NEW YORK (AP) — Mistimed hedging calls and asset sales will weigh on Chesapeake Energy, Sterne Agee said Tuesday, as it downgrade the shares of one of the nation's biggest natural gas drillers.
Analyst Tim Rezvan said company shares have risen about 33 percent this year, outpacing the 16 percent increase for the sector as a whole. But guidance for this year could be at risk, given the need to fund operations through asset sales, he said.
The company has already hedged a substantial portion of this year's production at too low a price, Rezvan said, and it needs to sell off another $3 billion to $4 billion in assets to fund its operations this year.
The Oklahoma City company has sold off billions in assets to pay off debt incurred as it rushed to buy land and other assets, turning itself into a behemoth just before the natural gas boom took off.

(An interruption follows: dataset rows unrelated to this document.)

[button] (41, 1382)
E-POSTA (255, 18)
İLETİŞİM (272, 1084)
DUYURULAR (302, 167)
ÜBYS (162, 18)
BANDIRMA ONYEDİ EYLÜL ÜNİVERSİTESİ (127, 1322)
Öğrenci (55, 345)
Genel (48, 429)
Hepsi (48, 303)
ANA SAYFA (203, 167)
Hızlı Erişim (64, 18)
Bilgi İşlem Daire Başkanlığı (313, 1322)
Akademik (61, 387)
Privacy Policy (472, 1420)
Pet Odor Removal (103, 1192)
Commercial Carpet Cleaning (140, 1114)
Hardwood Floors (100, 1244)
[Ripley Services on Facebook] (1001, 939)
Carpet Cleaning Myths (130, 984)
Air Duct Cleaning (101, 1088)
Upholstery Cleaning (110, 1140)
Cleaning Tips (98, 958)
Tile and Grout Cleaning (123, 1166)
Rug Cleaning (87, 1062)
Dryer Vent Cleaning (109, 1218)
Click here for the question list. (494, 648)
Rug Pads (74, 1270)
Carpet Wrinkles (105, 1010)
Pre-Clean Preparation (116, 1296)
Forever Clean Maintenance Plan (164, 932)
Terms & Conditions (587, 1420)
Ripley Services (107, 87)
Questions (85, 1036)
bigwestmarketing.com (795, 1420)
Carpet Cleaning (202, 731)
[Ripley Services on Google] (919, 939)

The ensuing natural gas blitz pushed prices down to 10-year lows, hitting companies hard that had invested so heavily.
The company announced earlier this year that Aubrey McClendon, who founded the company and aggressively built it into a market leader, would retire. The last several years of McClendon's tenure were marred by questions about loans from a company that Chesapeake was doing business with.

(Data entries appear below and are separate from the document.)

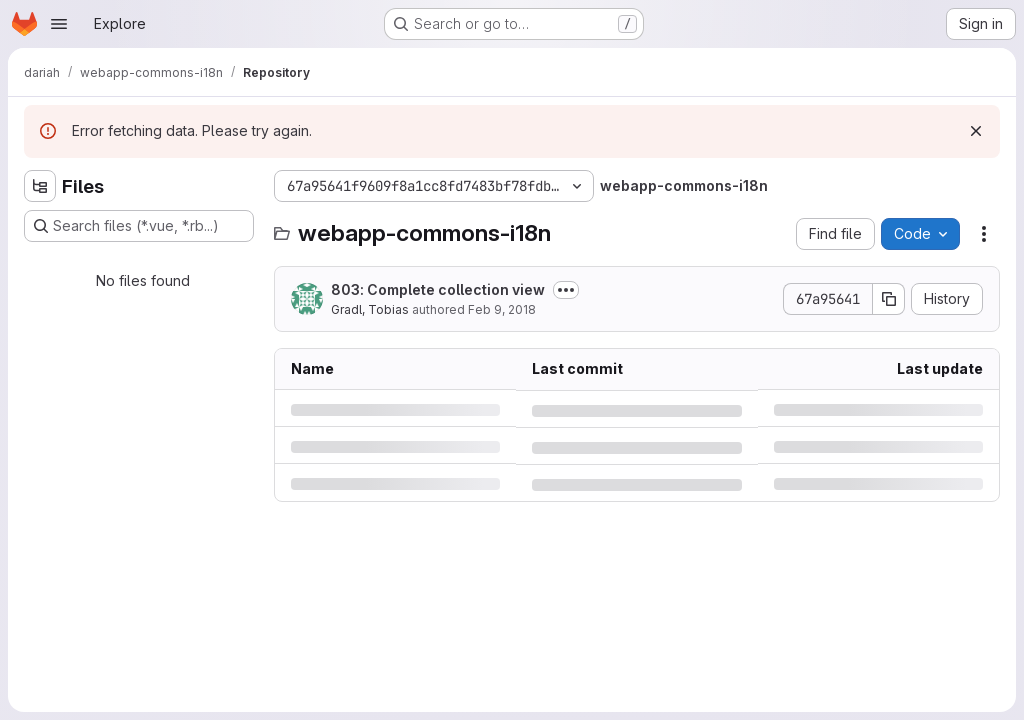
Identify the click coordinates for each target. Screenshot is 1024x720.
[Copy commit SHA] (889, 299)
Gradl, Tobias (370, 309)
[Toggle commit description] (566, 290)
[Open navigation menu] (59, 24)
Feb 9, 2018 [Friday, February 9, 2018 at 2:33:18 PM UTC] (502, 309)
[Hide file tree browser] (40, 186)
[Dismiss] (976, 131)
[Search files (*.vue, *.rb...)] (139, 226)
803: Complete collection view (438, 289)
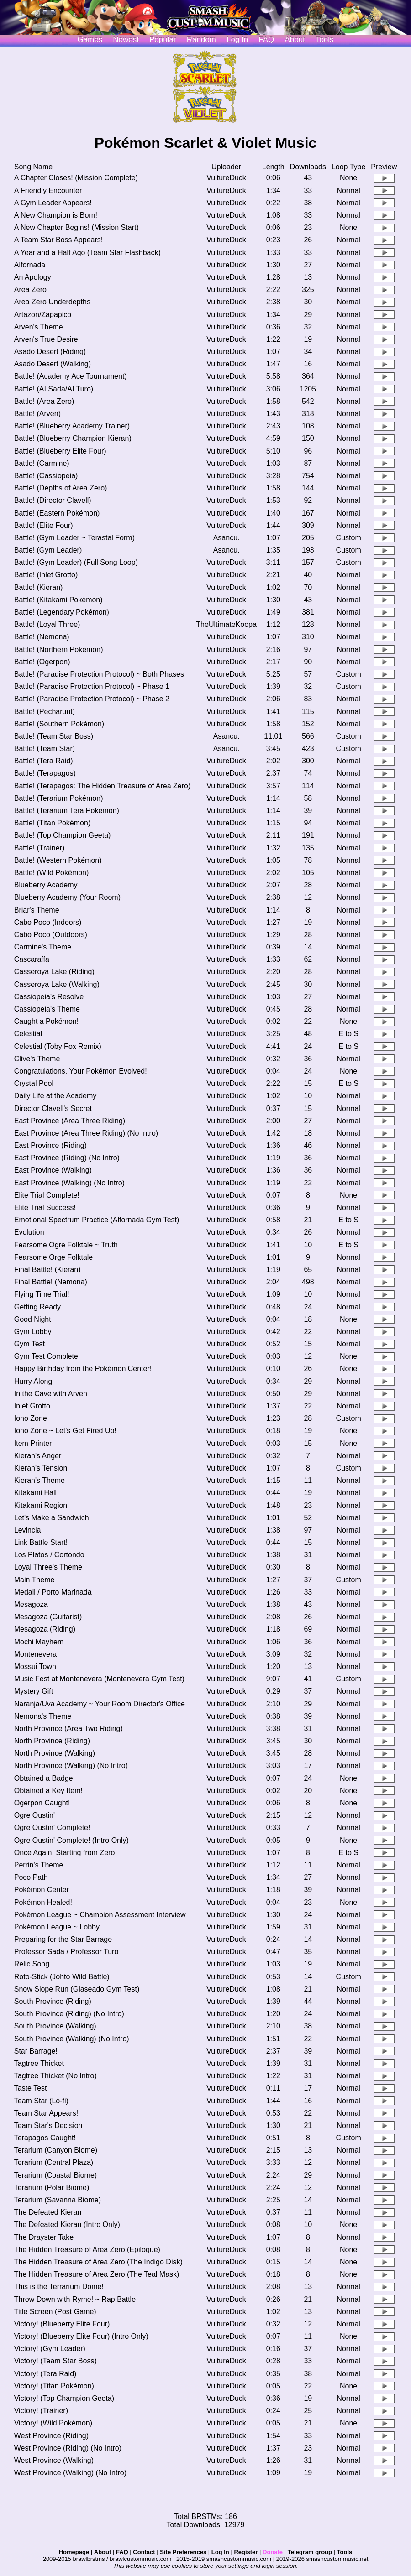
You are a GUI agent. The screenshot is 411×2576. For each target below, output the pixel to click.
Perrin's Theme (38, 1865)
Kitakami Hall (35, 1493)
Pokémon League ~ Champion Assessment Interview (100, 1915)
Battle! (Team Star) (44, 748)
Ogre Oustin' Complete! (52, 1827)
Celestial (28, 1034)
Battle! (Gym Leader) (48, 550)
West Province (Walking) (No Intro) (70, 2473)
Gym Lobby (33, 1331)
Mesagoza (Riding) (44, 1629)
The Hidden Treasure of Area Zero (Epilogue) (87, 2249)
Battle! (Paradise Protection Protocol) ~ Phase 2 (91, 699)
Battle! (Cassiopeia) (46, 476)
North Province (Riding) (52, 1741)
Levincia (27, 1530)
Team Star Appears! (46, 2113)
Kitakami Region (41, 1505)
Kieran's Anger (38, 1456)
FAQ (266, 39)
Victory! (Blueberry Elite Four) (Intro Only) (81, 2336)
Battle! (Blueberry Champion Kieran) (73, 438)
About (295, 39)
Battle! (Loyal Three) (47, 624)
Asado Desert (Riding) (50, 351)
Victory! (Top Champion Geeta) (64, 2398)
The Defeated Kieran (48, 2212)
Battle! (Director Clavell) (52, 500)
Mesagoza (31, 1604)
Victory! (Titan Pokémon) (54, 2386)
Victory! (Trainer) (41, 2410)
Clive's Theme (37, 1059)
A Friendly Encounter (48, 190)
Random (201, 39)
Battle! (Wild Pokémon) (51, 872)
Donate (273, 2552)
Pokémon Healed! (43, 1902)
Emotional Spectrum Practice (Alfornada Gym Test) (96, 1220)
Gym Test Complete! (47, 1356)
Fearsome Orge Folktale (53, 1257)
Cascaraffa (31, 959)
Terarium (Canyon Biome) (55, 2150)
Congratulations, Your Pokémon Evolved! (80, 1071)
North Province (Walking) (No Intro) (71, 1765)
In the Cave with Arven (50, 1394)
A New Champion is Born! (55, 215)
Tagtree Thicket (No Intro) (55, 2076)
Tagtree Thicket (39, 2063)
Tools (325, 39)
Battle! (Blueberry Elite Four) (60, 451)
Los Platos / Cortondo (49, 1555)
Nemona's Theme (42, 1716)
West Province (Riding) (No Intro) (67, 2448)
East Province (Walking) (53, 1170)
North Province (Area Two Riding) (68, 1728)
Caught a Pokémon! (46, 1021)
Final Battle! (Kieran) (47, 1269)
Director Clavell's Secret (53, 1108)
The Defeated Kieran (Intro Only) (67, 2224)
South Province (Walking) (55, 2026)
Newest (126, 39)
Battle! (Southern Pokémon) (59, 724)
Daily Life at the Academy (55, 1096)
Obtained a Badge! (44, 1778)
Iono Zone (30, 1418)
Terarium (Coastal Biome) (55, 2175)
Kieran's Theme (39, 1480)
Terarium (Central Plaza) (53, 2162)
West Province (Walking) (54, 2460)
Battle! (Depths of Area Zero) (60, 488)
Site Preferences (183, 2552)
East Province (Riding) (50, 1145)
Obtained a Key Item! (48, 1790)
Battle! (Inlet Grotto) (46, 575)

Chesapeake has already hedged 45 percent of its 2013 natural gas production at $3.63 per thousand cubic feet, Based on his calculations, natural gas prices could reach about $3.85 per thousand cubic feet this year, meaning the company will not fully benefit from rebounding prices, Rezvan said.
Chesapeake's spending plans hinge on more asset sales and Rezvan believes that the company still needs to find more than $3 billion in funding. If those sales don't happen, the company's 2013 guidance could be at risk, he said.
Sterne Agee downgraded shares to "underperform."
Shares fell 27 cents to $21.90 in premarket trading.